Hemp Lime concrete (HLC) is a bio-based material, which knows currently a growing development. HLC is a low embodied energy material. It has an excellent moisture buffer performance and is considered as good indoor climate regulators. Recent field study has confirmed the ability of HLC to maintain hygrothermal conditions at winter and summer comfort levels.  
On the other side, relative humidity sensitive ventilation systems help to save building heat energy by reducing the amount of the exhaust airflow during unoccupied periods or low activities depending on the level on the indoor relative humidity. Previous studies showed the ability of such systems to save energy without compromising IAQ throughout the whole year. They are widely used in new French residences. However, the moisture-buffering capacity of bio-based material such as HLC can modify the behaviour of humidity sensitive ventilation as it lessens the variations of indoor relative humidity. 

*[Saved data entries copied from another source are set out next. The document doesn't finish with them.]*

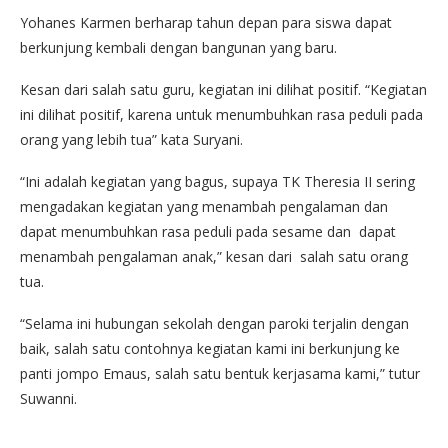
Yohanes Karmen berharap tahun depan para siswa dapat
berkunjung kembali dengan bangunan yang baru.
Kesan dari salah satu guru, kegiatan ini dilihat positif. “Kegiatan
ini dilihat positif, karena untuk menumbuhkan rasa peduli pada
orang yang lebih tua” kata Suryani.
“Ini adalah kegiatan yang bagus, supaya TK Theresia II sering
mengadakan kegiatan yang menambah pengalaman dan
dapat menumbuhkan rasa peduli pada sesame dan dapat
menambah pengalaman anak,” kesan dari salah satu orang
tua.
“Selama ini hubungan sekolah dengan paroki terjalin dengan
baik, salah satu contohnya kegiatan kami ini berkunjung ke
panti jompo Emaus, salah satu bentuk kerjasama kami,” tutur
Suwanni.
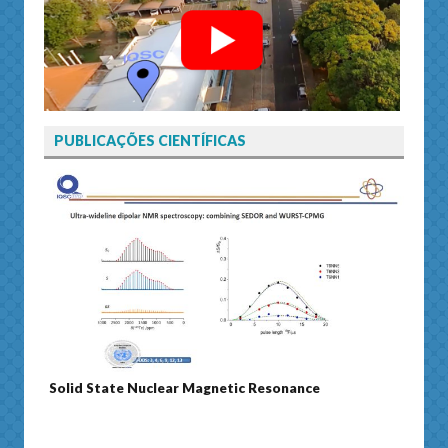
PUBLICAÇÕES CIENTÍFICAS
Solid State Nuclear Magnetic Resonance
Journ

The objective of this paper is to assess the impact of the moisture buffering capacity of hemp lime concrete on the behaviour of humidity sensitive ventilation system in single detached dwellings. A numerical approach based on the energy simulation tool TrnSys coupled to the multi-zone air-flow and contaminant transport model COMIS was used. A real case of HLC dwelling was studied. First, measured indoor relative humidity is compared to the simulated results in order to assess the moisture buffer model of Trnsys. Second, humidity sensitive ventilation system is added in order to analyse the dynamic interaction between the moisture buffering capacity of HLC and the performance of humidity sensitive ventilation system in terms of energy efficiency and indoor air quality. Results show that in the case of humidity sensitive ventilation, the moisture buffer capacity of hemp lime concrete helps to maintain the indoor relative humidity within the range of comfort zone between 40% and 60% through the whole year. They confirm that the use of moisture-buffering materials is a very efficient way to reduce the amplitude of daily moisture variation. However, the yearly average exhaust airflow is slightly higher, yet the heat load increase is less than 5%.